# ABOUT THIS TASK
Look through the material below. Return exactly the lines from the one with "Διαβάστε όλες τις τελευταίες" through the one with "Suna vanzatorul", both included.

*** SUPPLIED DATA ***

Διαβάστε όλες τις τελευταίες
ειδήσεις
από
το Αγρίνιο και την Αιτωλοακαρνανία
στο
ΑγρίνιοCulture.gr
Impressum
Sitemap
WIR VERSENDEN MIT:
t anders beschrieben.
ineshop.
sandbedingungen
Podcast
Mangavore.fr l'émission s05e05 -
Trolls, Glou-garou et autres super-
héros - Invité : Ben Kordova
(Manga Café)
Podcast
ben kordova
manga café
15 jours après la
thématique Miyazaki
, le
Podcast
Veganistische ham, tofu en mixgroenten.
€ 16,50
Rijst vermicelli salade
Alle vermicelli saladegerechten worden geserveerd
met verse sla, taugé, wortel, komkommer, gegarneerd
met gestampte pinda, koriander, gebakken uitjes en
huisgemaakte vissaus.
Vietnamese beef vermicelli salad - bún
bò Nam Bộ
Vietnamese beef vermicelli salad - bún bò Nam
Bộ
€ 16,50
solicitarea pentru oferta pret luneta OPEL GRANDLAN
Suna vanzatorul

*** End of SUPPLIED DATA ***
*** SUPPLIED DATA ***

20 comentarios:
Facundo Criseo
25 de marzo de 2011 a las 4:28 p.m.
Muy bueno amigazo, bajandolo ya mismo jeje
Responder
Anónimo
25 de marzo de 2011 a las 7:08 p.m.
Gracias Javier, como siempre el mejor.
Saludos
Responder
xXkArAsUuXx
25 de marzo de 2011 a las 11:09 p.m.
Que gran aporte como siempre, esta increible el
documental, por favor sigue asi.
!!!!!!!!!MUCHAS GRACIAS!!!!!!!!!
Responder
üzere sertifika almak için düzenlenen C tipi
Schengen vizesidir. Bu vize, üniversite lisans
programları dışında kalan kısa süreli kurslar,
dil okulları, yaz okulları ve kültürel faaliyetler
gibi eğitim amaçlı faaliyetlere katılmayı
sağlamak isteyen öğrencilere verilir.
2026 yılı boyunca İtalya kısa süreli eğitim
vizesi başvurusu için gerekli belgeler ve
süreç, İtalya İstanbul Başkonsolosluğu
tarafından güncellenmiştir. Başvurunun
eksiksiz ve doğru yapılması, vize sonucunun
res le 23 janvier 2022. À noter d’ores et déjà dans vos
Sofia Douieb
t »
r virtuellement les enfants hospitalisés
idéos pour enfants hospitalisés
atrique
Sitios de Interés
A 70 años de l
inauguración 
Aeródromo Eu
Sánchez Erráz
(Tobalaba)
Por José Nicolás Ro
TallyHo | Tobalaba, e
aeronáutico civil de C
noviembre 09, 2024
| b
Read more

*** End of SUPPLIED DATA ***
*** SUPPLIED DATA ***

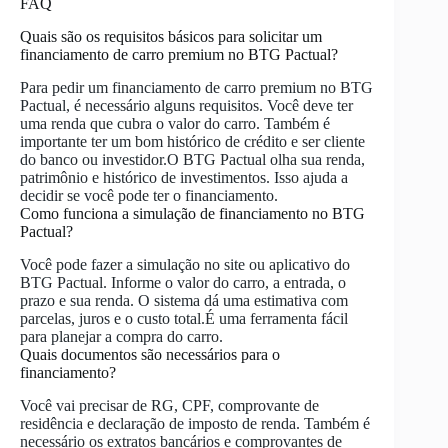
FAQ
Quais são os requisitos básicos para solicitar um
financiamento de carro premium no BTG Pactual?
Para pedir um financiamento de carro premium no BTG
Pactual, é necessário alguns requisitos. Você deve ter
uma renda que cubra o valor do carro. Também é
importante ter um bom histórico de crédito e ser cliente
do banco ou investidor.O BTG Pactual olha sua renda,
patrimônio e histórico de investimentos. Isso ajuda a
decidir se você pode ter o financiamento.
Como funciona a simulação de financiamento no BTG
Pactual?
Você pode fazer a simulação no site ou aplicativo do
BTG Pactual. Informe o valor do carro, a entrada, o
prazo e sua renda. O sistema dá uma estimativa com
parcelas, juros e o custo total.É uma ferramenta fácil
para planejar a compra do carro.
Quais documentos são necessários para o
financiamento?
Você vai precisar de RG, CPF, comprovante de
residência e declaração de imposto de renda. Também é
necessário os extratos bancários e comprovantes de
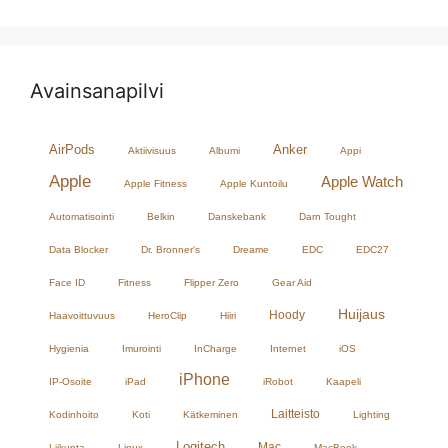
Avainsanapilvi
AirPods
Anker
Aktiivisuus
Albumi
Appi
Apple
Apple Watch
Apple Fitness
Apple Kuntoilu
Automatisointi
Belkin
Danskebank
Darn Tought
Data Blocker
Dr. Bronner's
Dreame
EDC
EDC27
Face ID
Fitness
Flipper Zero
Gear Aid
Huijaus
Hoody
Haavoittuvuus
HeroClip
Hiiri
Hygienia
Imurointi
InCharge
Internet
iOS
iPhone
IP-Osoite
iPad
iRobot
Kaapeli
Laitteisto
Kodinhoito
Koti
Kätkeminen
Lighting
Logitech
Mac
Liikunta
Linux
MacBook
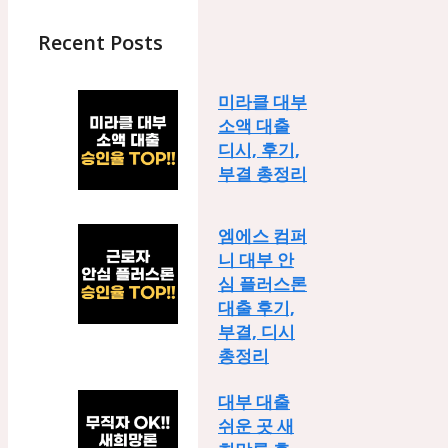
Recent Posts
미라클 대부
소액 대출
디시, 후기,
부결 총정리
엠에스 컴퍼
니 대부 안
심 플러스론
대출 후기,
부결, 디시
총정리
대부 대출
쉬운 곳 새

*** End of SUPPLIED DATA ***

# RESULT FOR THIS EXERCISE
Διαβάστε όλες τις τελευταίες
ειδήσεις
από
το Αγρίνιο και την Αιτωλοακαρνανία
στο
ΑγρίνιοCulture.gr
Impressum
Sitemap
WIR VERSENDEN MIT:
t anders beschrieben.
ineshop.
sandbedingungen
Podcast
Mangavore.fr l'émission s05e05 -
Trolls, Glou-garou et autres super-
héros - Invité : Ben Kordova
(Manga Café)
Podcast
ben kordova
manga café
15 jours après la
thématique Miyazaki
, le
Podcast
Veganistische ham, tofu en mixgroenten.
€ 16,50
Rijst vermicelli salade
Alle vermicelli saladegerechten worden geserveerd
met verse sla, taugé, wortel, komkommer, gegarneerd
met gestampte pinda, koriander, gebakken uitjes en
huisgemaakte vissaus.
Vietnamese beef vermicelli salad - bún
bò Nam Bộ
Vietnamese beef vermicelli salad - bún bò Nam
Bộ
€ 16,50
solicitarea pentru oferta pret luneta OPEL GRANDLAN
Suna vanzatorul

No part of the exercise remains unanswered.